You read a lot of books, said Olive today, as she tried to sell me a sticky note for 7 cents. You can use it as a bookmark!
Success!! I thought to myself: the Instagram post about how your kids notice if you’re reading rather than scrolling came true and so quickly. Make one little change and they’re on it, those bloodhounds. Luckily I do really love a good book. But I also have to make an effort to put down my phone open one up instead. Recent reads have all been memoirs:
Real Estate, by Deborah Levy (recommended by my friend Caroline) a meditation on home and becoming older without a script
Knocking Myself Up, a memoir on queer childbearing by the incredible Michelle Tea who makes difficult times seems like fodder for Cosmo magazine
and I’m in the middle of Phosphorescence by Julia Baird, a book on joy that separates each chapter into different wonders like bioluminescence and notes that the number of trees on any given street can impact the number of dollars someone makes.
Happily, by Sabrina Orah Mark is also all marked up and ready for review – though it’s hard to encapsulate all her mysterious messages, some of which fall like spring blossoms at the end of each story.
I’m not sure how I got to love reading so much. I know I spent a good part of 2007 in St Mark’s bookstore, reading for free in the back where the fiction section was. This bookstore had only the most amazing books and so anything on the shelves was worth reading from beginning to end. I read Jerzy Kosiński’s The Painted Bird on one of those little stools and I sensed something raw and alive that I’d never been as close to before. And in the front staff recommendations led me to the paperback edition of Dahlgren - a book I once lent to someone undeserving of the story. So many things in this story were exactly true for me and yet I had never known them for myself before. A burning city. A group of dirty and dangerous teenagers desperate for each other. A family who pretended nothing had changed and lived in their own mental trap. So much of that made sense to me even though the book was a zillion pages and almost unreadable in plot and character development. There was much possibility in these books. I spent hours there because I didn’t pay for anything besides rent in those days, and the occasional avocado roll a few storefronts away.
I had a night like 2007 on Sunday. There had been a long weekend and it included a festival in Cupertino that was too far to drive, and a reorganizing of a family fridge that was so domestic a task it hurt my bones to both do it and also to see how I had not done it before. Wandering out for a few hours at the tail end of Sunday I almost wondered if I should just go back home. There was a kid’s hair to wash and I love this task. There were astrology videos to watch since tomorrow is the first day of May. There were endless things to pickup and put away and that last one convinced me to keep going - down 24th and into the Mission that so often feels inaccessible to me — either too young or too urban — and my confusion with having been both for so long sometimes keeps me away from exploring in depth.

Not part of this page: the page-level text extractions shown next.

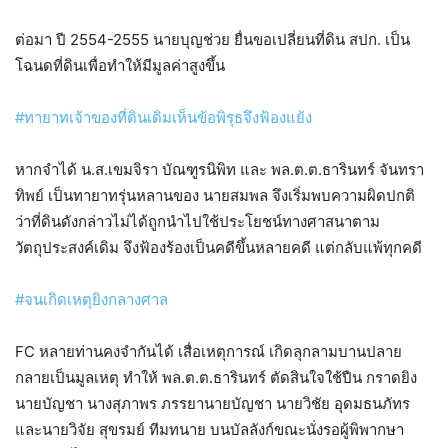
ต่อมา​ ปี 2554-2555 นายบุญช่วย ยื่นขอเปลี่ยนที่ดิน สปก. เป็น
โฉนดที่ดินเพื่อทำให้มีมูลค่าสูงขึ้น
#ทายาทเจ้าของที่ดินเดิมเห็นข้อพิรุธจึงฟ้องแย้ง
หากจำได้​ น.ส.เขมจิรา บัณฑูรนิพิท และ พล.ต.ต.ธารินทร์ จันทรา
ทิพย์ เป็นทายาทรุ่นหลานของ นายสมพล จึงเริ่มพบความผิดปกติ​
ว่าที่ดินดังกล่าวไม่ได้ถูกนำไปใช้ประโยชน์ทางศาสนาตาม
วัตถุประสงค์เดิม จึงฟ้องร้องเป็นคดีขึ้นหลายคดี​ แต่กลับแพ้ทุกคดี
#จนเกิดเหตุยิงกลางศาล
FC​ หลายท่านคงจำกันได้​ เสื่อเหตุการณ์​ เกิดลุกลามบานปลาย​
กลายเป็นมูลเหตุ​ ทำให้ พล.ต.ต.ธารินทร์ ตัดสินใจใช้ปืน กราดยิง​
นายบัญชา นางสุภาพร ภรรยานายบัญชา นายวิชัย อุดมธนภัทร
และนายวิจัย สุขรมย์ ทีมทนาย บนบัลลังก์​ขณะนั่งรอผู้พิพากษา​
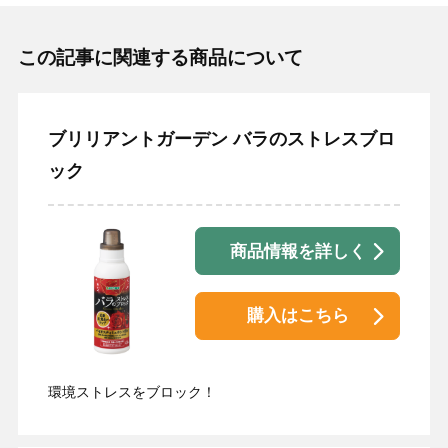
この記事に関連する商品について
ブリリアントガーデン バラのストレスブロ
ック
商品情報を詳しく
購入はこちら
環境ストレスをブロック！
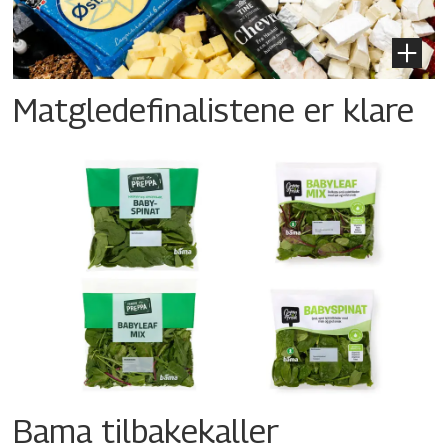
Matgledefinalistene er klare
Bama tilbakekaller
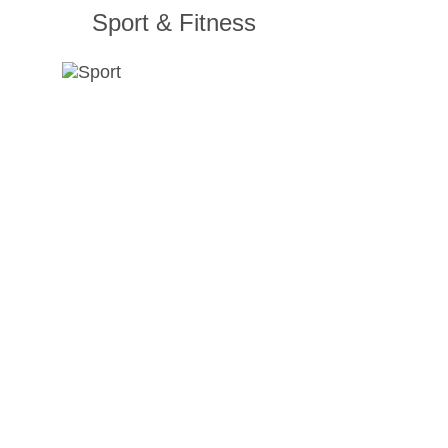
Sport & Fitness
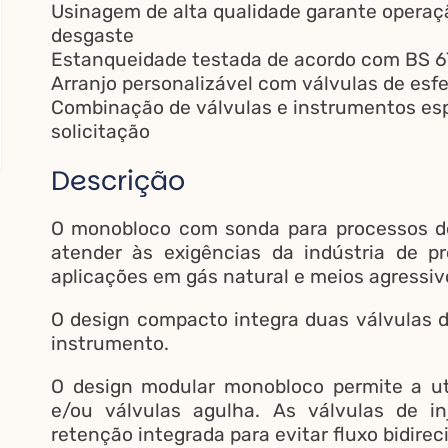
Usinagem de alta qualidade garante operaç
desgaste
Estanqueidade testada de acordo com BS 
Arranjo personalizável com válvulas de esf
Combinação de válvulas e instrumentos esp
solicitação
Descrição
O monobloco com sonda para processos de
atender às exigências da indústria de p
aplicações em gás natural e meios agressiv
O design compacto integra duas válvulas d
instrumento.
O design modular monobloco permite a uti
e/ou válvulas agulha. As válvulas de 
retenção integrada para evitar fluxo bidirec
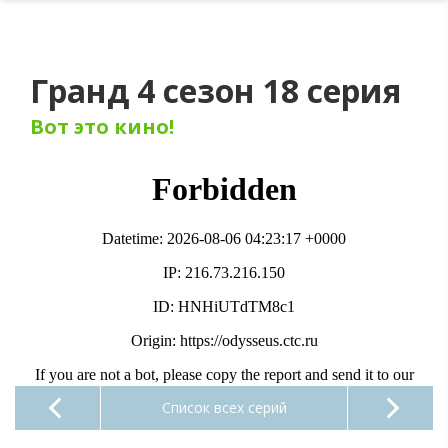
Гранд 4 сезон 18 серия
Вот это кино!
Список всех серий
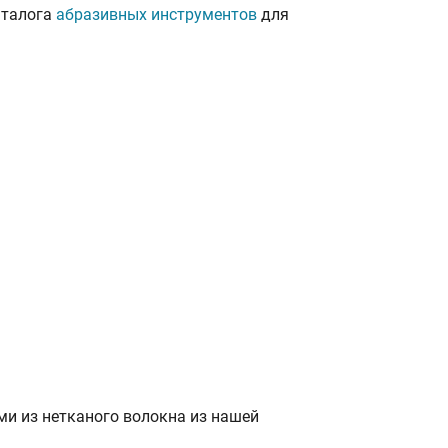
аталога
абразивных инструментов
для
и из нетканого волокна из нашей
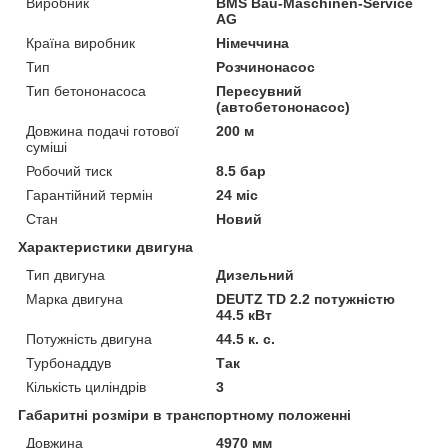
Виробник
BMS Bau-Maschinen-Service
AG
Країна виробник
Німеччина
Тип
Розчинонасос
Тип бетононасоса
Пересувний
(автобетононасос)
Довжина подачі готової
200 м
суміші
Робочий тиск
8.5 бар
Гарантійний термін
24 міс
Стан
Новий
Характеристики двигуна
Тип двигуна
Дизельний
Марка двигуна
DEUTZ TD 2.2 потужністю
44.5 кВт
Потужність двигуна
44.5 к. с.
Турбонаддув
Так
Кількість циліндрів
3
Габаритні розміри в транспортному положенні
Довжина
4970 мм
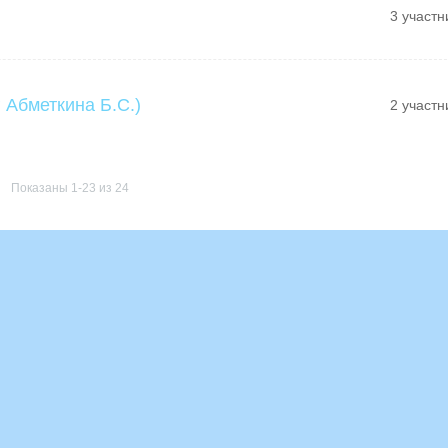
3 участн
 Абметкина Б.С.)
2 участн
Показаны 1-23 из 24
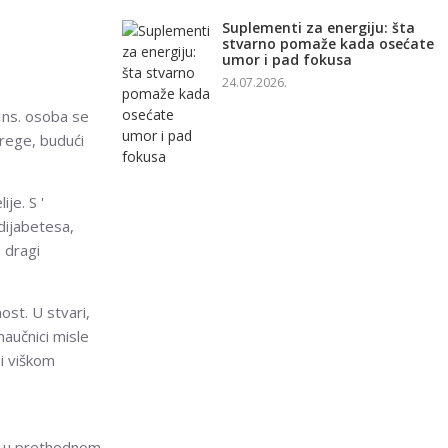
Suplementi za energiju: šta
stvarno pomaže kada osećate
umor i pad fokusa
24.07.2026.
 Ins. osoba se
rege, budući
ije. S '
dijabetesa,
 dragi
ost. U stvari,
aučnici misle
i viškom
ut u prethodnom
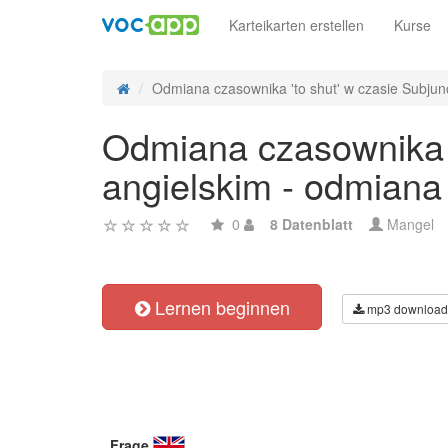
Karteikarten erstellen
Kurse
Odmiana czasownika 'to shut' w czasie Subjunct
Odmiana czasownika '
angielskim - odmiana
0
8 Datenblatt
Mangel
Lernen beginnen
mp3 download
Frage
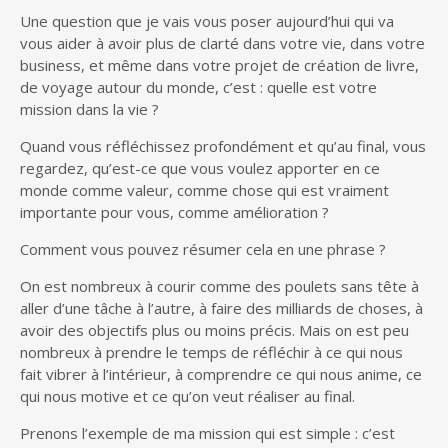
Une question que je vais vous poser aujourd’hui qui va
vous aider à avoir plus de clarté dans votre vie, dans votre
business, et même dans votre projet de création de livre,
de voyage autour du monde, c’est : quelle est votre
mission dans la vie ?
Quand vous réfléchissez profondément et qu’au final, vous
regardez, qu’est-ce que vous voulez apporter en ce
monde comme valeur, comme chose qui est vraiment
importante pour vous, comme amélioration ?
Comment vous pouvez résumer cela en une phrase ?
On est nombreux à courir comme des poulets sans tête à
aller d’une tâche à l’autre, à faire des milliards de choses, à
avoir des objectifs plus ou moins précis. Mais on est peu
nombreux à prendre le temps de réfléchir à ce qui nous
fait vibrer à l’intérieur, à comprendre ce qui nous anime, ce
qui nous motive et ce qu’on veut réaliser au final.
Prenons l’exemple de ma mission qui est simple : c’est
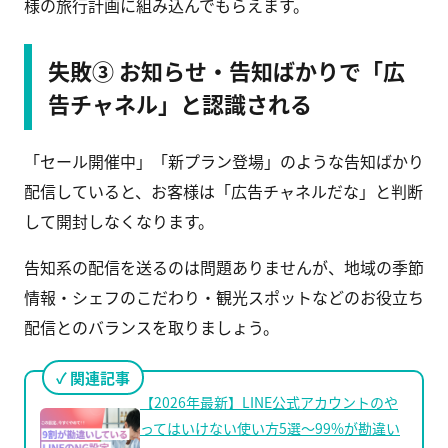
様の旅行計画に組み込んでもらえます。
失敗③ お知らせ・告知ばかりで「広
告チャネル」と認識される
「セール開催中」「新プラン登場」のような告知ばかり
配信していると、お客様は「広告チャネルだな」と判断
して開封しなくなります。
告知系の配信を送るのは問題ありませんが、地域の季節
情報・シェフのこだわり・観光スポットなどのお役立ち
配信とのバランスを取りましょう。
関連記事
【2026年最新】LINE公式アカウントのや
ってはいけない使い方5選〜99%が勘違い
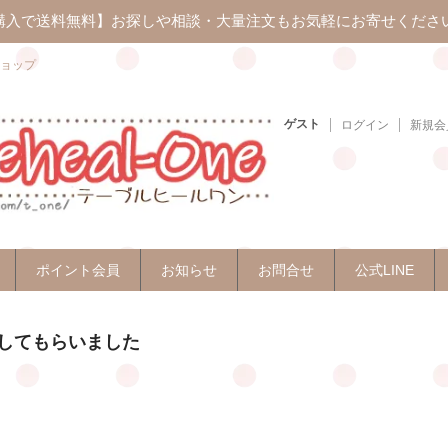
上ご購入で送料無料】お探しや相談・大量注文もお気軽にお寄せくださ
ョップ
ゲスト
ログイン
新規会
ポイント会員
お知らせ
お問合せ
公式LINE
ルしてもらいました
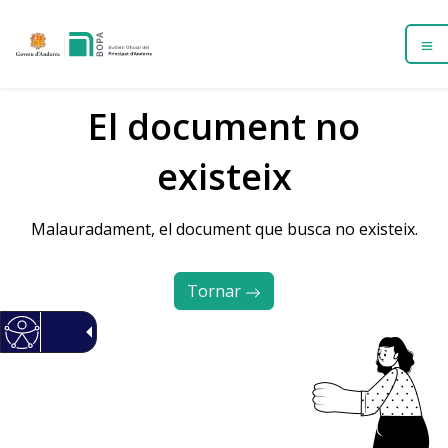
El document no
existeix
Malauradament, el document que busca no existeix.
Tornar 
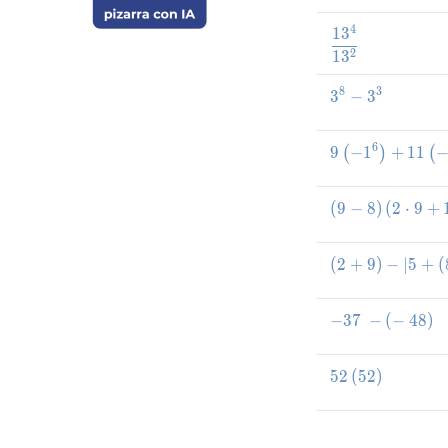
4
1
3
\frac{13^4}{
2
1
3
8
3
3
−
3^8-3^3
3
6
9
−
1
+
1
1
9
(
)
(
(
9
−
8
)
(
2
\left(
⋅
9
+
(
2
+
9
)
−
∣
5
+
\l
(
−
3
7
−
-37\:-\l
(
−
4
8
)
5
2
(
52\left(52\
5
2
)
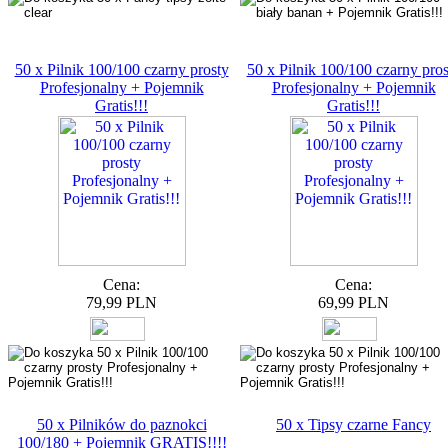
50 x Pilnik 100/100 czarny prosty
50 x Pilnik 100/100 czarny pros
Profesjonalny + Pojemnik
Profesjonalny + Pojemnik
Gratis!!!
Gratis!!!
Cena:
Cena:
79,99 PLN
69,99 PLN
50 x Pilników do paznokci
50 x Tipsy czarne Fancy
100/180 + Pojemnik GRATIS!!!!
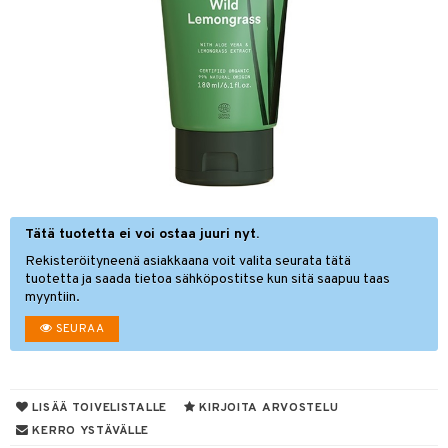
hygienia
& leivonta
 & pigmentti
t
t
osuoja
ersun-tuotteet
s
lisät
tuotteet
inkovoiteet
usaineet
en hoito
let
et & liemet
nhoito
koistuotteet
toaineet
Tätä tuotetta ei voi ostaa juuri nyt.
rasva
Rekisteröityneenä asiakkaana voit valita seurata tätä
mpoot
ä- & siementahnoja
tuotetta ja saada tietoa sähköpostitse kun sitä saapuu taas
myyntiin.
tuotteet
t
SEURAA
 jalat
od
kojen hoito
en hoito
s
ien hoito
koistuotteet
LISÄÄ TOIVELISTALLE
KIRJOITA ARVOSTELU
KERRO YSTÄVÄLLE
t tarvikkeet
ranajotuotteet
dorantit
iikka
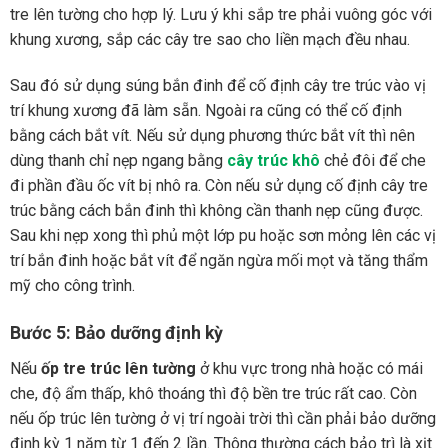
tre lên tường cho hợp lý. Lưu ý khi sắp tre phải vuông góc với
khung xương, sắp các cây tre sao cho liền mạch đều nhau.
Sau đó sử dụng súng bắn đinh để cố định cây tre trúc vào vị
trí khung xương đã làm sẵn. Ngoài ra cũng có thể cố định
bằng cách bắt vít. Nếu sử dụng phương thức bắt vít thì nên
dùng thanh chỉ nẹp ngang bằng
cây trúc khô
chẻ đôi để che
đi phần đầu ốc vít bị nhô ra. Còn nếu sử dụng cố định cây tre
trúc bằng cách bắn đinh thì không cần thanh nẹp cũng được.
Sau khi nẹp xong thì phủ một lớp pu hoặc sơn mỏng lên các vị
trí bắn đinh hoặc bắt vít để ngăn ngừa mối mọt và tăng thẩm
mỹ cho công trình.
Bước 5: Bảo dưỡng định kỳ
Nếu
ốp tre trúc lên tường
ở khu vực trong nhà hoặc có mái
che, độ ẩm thấp, khô thoáng thì độ bền tre trúc rất cao. Còn
nếu ốp trúc lên tường ở vị trí ngoài trời thì cần phải bảo dưỡng
định kỳ 1 năm từ 1 đến 2 lần. Thông thường cách bảo trì là xịt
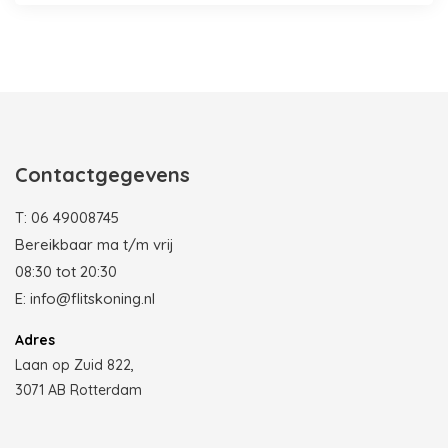
Photobooth huren in Rotterdam
Contactgegevens
T:
06 49008745
Bereikbaar ma t/m vrij
08:30 tot 20:30
E:
info@flitskoning.nl
Adres
Laan op Zuid 822,
3071 AB Rotterdam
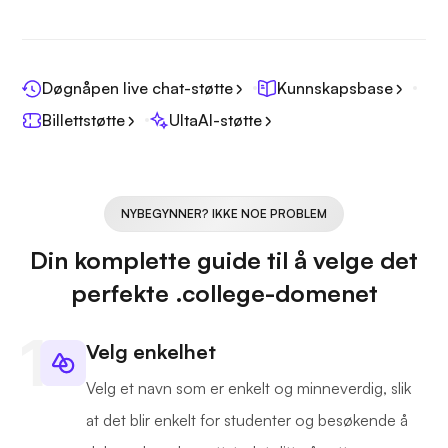
Døgnåpen live chat-støtte
Kunnskapsbase
Billettstøtte
UltaAI-støtte
NYBEGYNNER? IKKE NOE PROBLEM
Din komplette guide til å velge det
perfekte .college-domenet
Velg enkelhet
Velg et navn som er enkelt og minneverdig, slik
at det blir enkelt for studenter og besøkende å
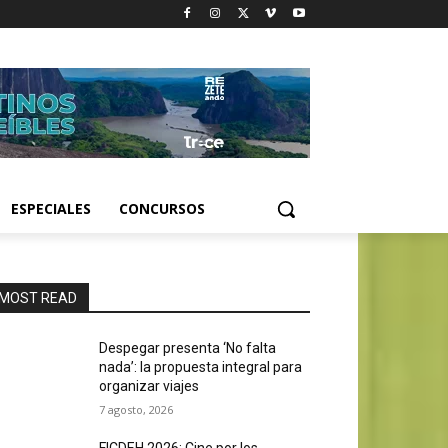
ESPECIALES
CONCURSOS
MOST READ
Despegar presenta ‘No falta
nada’: la propuesta integral para
organizar viajes
7 agosto, 2026
FICDEH 2026: Cine por los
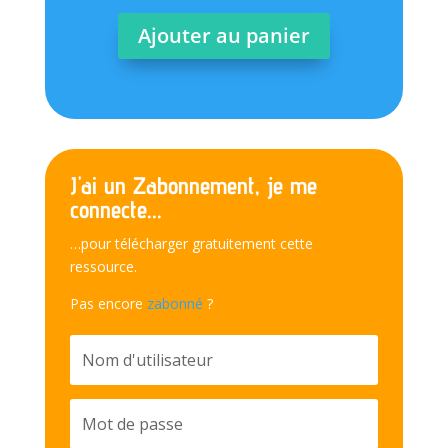
Ajouter au panier
J'ai un Zabonnement, je me
connecte...
…pour télécharger gratuitement cette
ressource.
Pas encore
zabonné
?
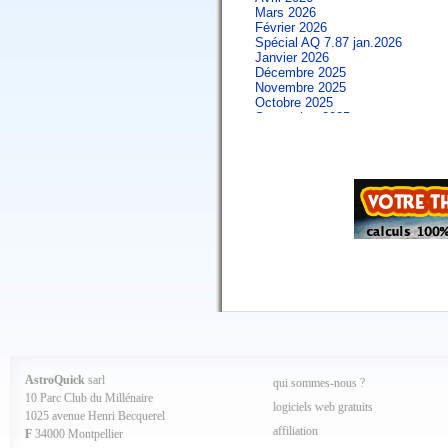
Mars 2026
Février 2026
Spécial AQ 7.87 jan.2026
Janvier 2026
Décembre 2025
Novembre 2025
Octobre 2025
Septembre 2025
Aout 2025
Juillet 2025
Juin 2025
Mai 2025
Avril 2025
Mars 2025
Février 2025
Spécial AQ 7.84 jan.2025
Janvier 2025
Décembre 2024
Novembre 2024
Octobre 2024
Septembre 2024
Aout 2024
Juillet 2024
Juin 2024
Mai 2024
AstroQuick
sarl
qui sommes-nous ?
Avril 2024
10 Parc Club du Millénaire
Mars 2024
logiciels web gratuits
1025 avenue Henri Becquerel
Février 2024
affiliation
Janvier 2024
F
34000 Montpellier
Décembre 2023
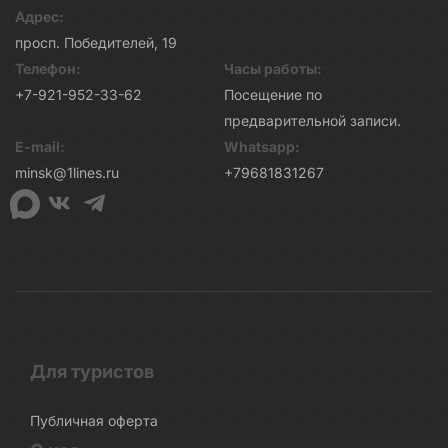
Адрес:
просп. Победителей, 19
Телефон:
Часы работы:
+7-921-952-33-62
Посещение по
предварительной записи.
E-mail:
Whatsapp:
minsk@1lines.ru
+79681831267
Для туристов
Публичная оферта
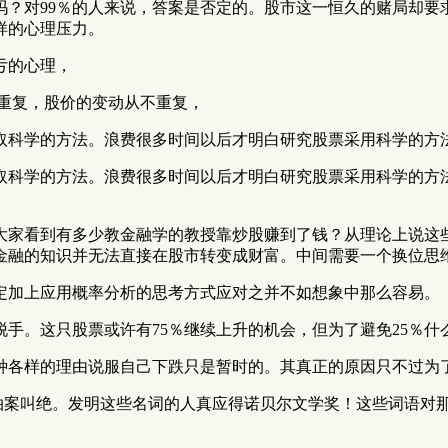
吗？对99％的人来说，答案是否定的。股市这一恒久的赌局却要
样的心理压力。
亏的心理，
重复，股价的变动从不重复，
取科学的方法。浪费很多时间以后才明白研究股票采用科学的方法
取科学的方法。浪费很多时间以后才明白研究股票采用科学的方法
大家看到有多少教金融学的教授靠炒股赚到了钱？从理论上说这
金融的知识并无法直接在股市转变成财富。中间需要一个换位思
定加上应用概率分析的思考方式应对之并不如想象中那么容易。
手。这只股票或许有75％继续上升的机会，但为了避免25％什
种各样的理由说服自己下跌只是暂时的。其真正的原因只不过为了
要拍案叫绝。发明这些名词的人真应得诺贝尔文学奖！这些词语对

My friend Addy came to stay this week for a day or so and saw the old Dog Eared Books on the corner and remarked about this name so now I went in to poke around. The smell is what hit me first off. A good bookstore always smells a very certain way - some combination of paper and fire that isn’t burning and a tea that isn’t brewing in the back. There’s also a sound, some kind of music mixed with the creeks of the feet walking through the store on the floorboards - there’s almost a rhythm to it. It gives you the sense of people moving and then pausing to stoop down, to move their hair around their ears, to pull a smooth cover from its neighbors and open the pages or read the back blurb. It feels sexy to me, like dating; like which book will come home with you tonight.
In every aisle there are old friends and new friends and ones who you know you should have read ages ago and yet the inner pages don’t call to you even today. Speak Memory, for instance, is the favorite of so many of my favorite writers and I can’t seem to get pulled into the pages — not even when a copy is on the “good books on sale” table.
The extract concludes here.